Look at that first sentence. ‘Tottenham is on fire and I work in an arts centre/ where the sky is blue and I can hear birdsong/ from a sound installation of birds/ cooing outside my office window’ (my italics). Look how long it runs, all made possible by the choice of that ‘and’ in the first line. Thus the facts of Tottenham being on fire and the speaker working in an arts centre are put on an equal footing right from the off, presented without commentary, the two ‘spaces’ of riot and art juxtaposed, if not merged completely.
This reminds me of what Seamus Heaney talked about in the opening essay of The Government of the Tongue, ‘The Interesting Case of Nero, Chekhov’s Cognac and a Knocker’, where he highlighted of the conflict between ‘song and suffering’. His context of course was the Troubles in Belfast, telling the story of the pressure he and his friend the singer David Hammond felt not to make a recording of music and poetry on a night when bombs were going off mere streets away. The context, tone and idiom could not be more different, but I have no doubt Chrissy Williams shares exactly the same awareness of that tension in her own material.
The arts centre is described with the prepositional ‘where’: ‘where I can hear birdsong and the sky is blue’. Things are upside down. The indoors has become the outdoors, the world outside brought inescapably to the interior. We may not be safe. Later the poem will tell us ‘it’s okay now’, but really we knew this already, because of the ‘birdsong/ from a sound installation of birds/ cooing’. Which is more ‘real’, the sound-installation birds cooing outside the office window or the tweets about ‘people smashing up a bus’? The poem seems to argue that they are as significant as each other: videos of kittens are as much a signifier of ‘normality’ as ‘furiously’ using Facebook to post opinion about events hundreds of miles away.
‘Playfulness’ is an overused word to describe poems which have such sudden shifts of tone, place and idea, and where seriousness runs the risk of masking itself with references to Facebook (as a verb) and Twitter. But in this poem, and for this poet, it really is what she is up to. At its heart the poem is not so much about burning houses and cars, but the way we look at culture, from cooing birdsong installations, to James Brown concerts, to using the right hashtag so that your looking can be looked at by others. It is not enough to look any more, it is what your looking looks like and who it is seen by.
This is what makes the reference to James Brown so poignant. The notes at the back of Flying Into The Bear tell us that the singer was responsible for halting the Boston riots of 1968 with a single gig. But in the poem this is presented as memory of travel to a place of high culture to observe a performance of popular culture that in memory has become loaded with political significance : ‘I remember when Bianca came to stay/ and we got tickets to watch The Night/ James Brown Saved Boston in the QEH.’

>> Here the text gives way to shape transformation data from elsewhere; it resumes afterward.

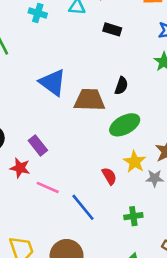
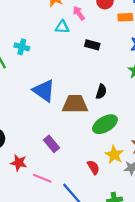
cyan cross: (38, 13) -> (22, 47), moved
purple rectangle: (38, 145) -> (52, 144), moved

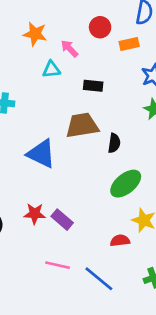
brown trapezoid: (75, 104) -> (82, 125), moved
red star: (19, 163) -> (35, 214), moved
red semicircle: (93, 167) -> (120, 241), turned -56

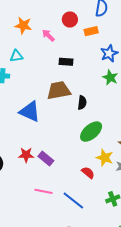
cyan triangle: (51, 69) -> (16, 56), moved
red semicircle: (120, 241) -> (88, 173), turned 48

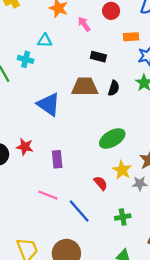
orange rectangle: (91, 31) -> (131, 37), moved
black semicircle: (82, 103) -> (114, 88), moved
red star: (26, 155) -> (25, 147), moved
purple rectangle: (46, 159) -> (57, 159), turned 35

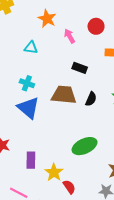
cyan cross: (26, 59) -> (27, 83), moved
yellow star: (122, 170) -> (54, 172), moved

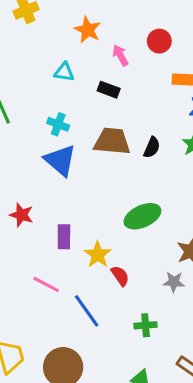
black rectangle: (80, 68) -> (109, 90), moved

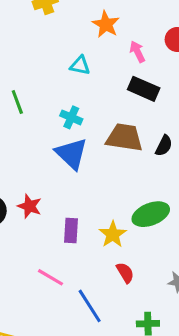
black rectangle: (109, 90) -> (144, 89), moved, size x1.4
yellow star: (98, 255) -> (113, 234), moved

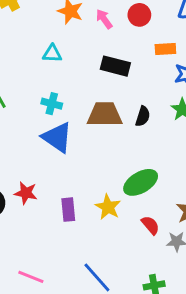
pink arrow: (137, 52) -> (104, 19), moved
red semicircle: (125, 273) -> (150, 225), moved
pink line: (50, 277) -> (31, 277), moved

In its refusal to make judgements (look at the deliciously neutral ‘Sometimes you can be proud of your friends’) and overt lack of trust in a single narrative to describe an event of real, not poetic, suffering, the poem can properly be called postmodern.
I think Chrissy Williams is the future.
With thanks to Chrissy Williams
Anthony – a wonderful poem and a terrific lesson you have appended to it. If you are right, and I hope you are, that Chrissy Williams is the future, we have much to look forward to.